Szpital im. Biziela. Dochodzi godz. 11. Pacjenci, ich bliscy i personel szpitalny miesza się na korytarzach. Odróżnić możesz ich po ubraniach. Pierwsi w piżamach i szlafrokach. Drudzy - normalnie. Trzeci - w kitlach.
Lampy sufitowe odbijają się w wypastowanej podłodze. Nie czuć szpitalnego zapachu.
Ktoś kogoś pcha na wózku inwalidzkim. Ten siedzący ma złamaną nogę. Kto inny wchodzi z balonikami. Dwie pielęgniarki biegną gdzieś. Jakieś panie, może z rodziny, wracają z oddziału i ocierają łzy. Sprzątaczka jedzie z wózkiem z mopem. Sanitariusze wiozą staruszkę leżącą na łóżku. Ona jęczy. Pewnie z bólu. Oni uspokajają.
Przed izbą przyjęć czeka kilka pań z panami. Kobieta właśnie z niej wyszła, z pierwszych badań. Pielęgniarka prowadzi ją na oddział.
W kolejce jeszcze cztery osoby. Co chwilę patrzą na zegarek. Przyjechały ze skierowaniami. I z torbami. Wiedzą, że zostaną w szpitalu. Siedzę z nimi. Podsłuchuję.
- Nie lubię szpitala - przyznaje starszy pan w eleganckich spodniach. - Lubiłem tylko jeden. Ten czechosłowacki, serialowy “Szpital na peryferiach” z lat 80-tych.

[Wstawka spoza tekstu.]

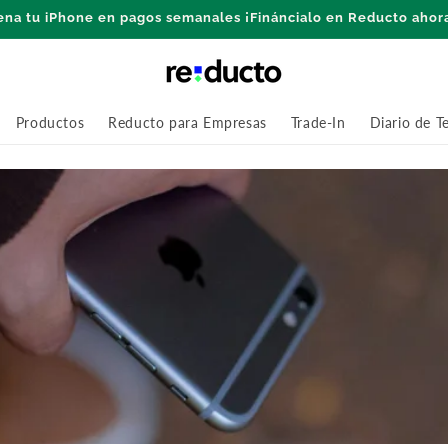
ena tu iPhone en pagos semanales ¡Fináncialo en Reducto ahor
Productos
Reducto para Empresas
Trade-In
Diario de T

- Pamiętam, pamiętam. Mnie się podobał taki wysoki, przystojny lekarz - wzdycha sąsiadka. - Doktor Karel Sova się nazywał. Jak polska sowa.
- Kuzynki córka miała wyrostek, to jej wycięli, rach-ciach, i wcale nie widać - zaczyna starsza, siwa kobieta w trwałej ondulacji.
- Bo go nie widać - kwituje mężczyzna obok. - Toć to w środku człowieka siedzi.
- Możliwe, ale wiem jeszcze, że po operacji kuzynki córka dietę miała - dodaje seniorka.
Skoro mowa o diecie, to temat schodzi na jedzenie.
- Szpitalne jest niedobre - uważa mąż srebrnowłosej pani. - Nigdy w szpitalu nie leżałem i nie jadłem, ale w TVN-ie pokazywali reportaż. Jedzenie było takie, że a fuuuj.
Przeczytaj także: Kawałek parówki, odrobina musztardy i chleb bez ograniczeń - tak karmią w Nowym Szpitalu w Świeciu
- Ja leżałam trzy razy - wtrąca się pani około 40-tki. - Na sprawy kobiece. I na szpitalną stołówkę nie narzekam.
- Co dawali? - podpytują siedzący przed izbą.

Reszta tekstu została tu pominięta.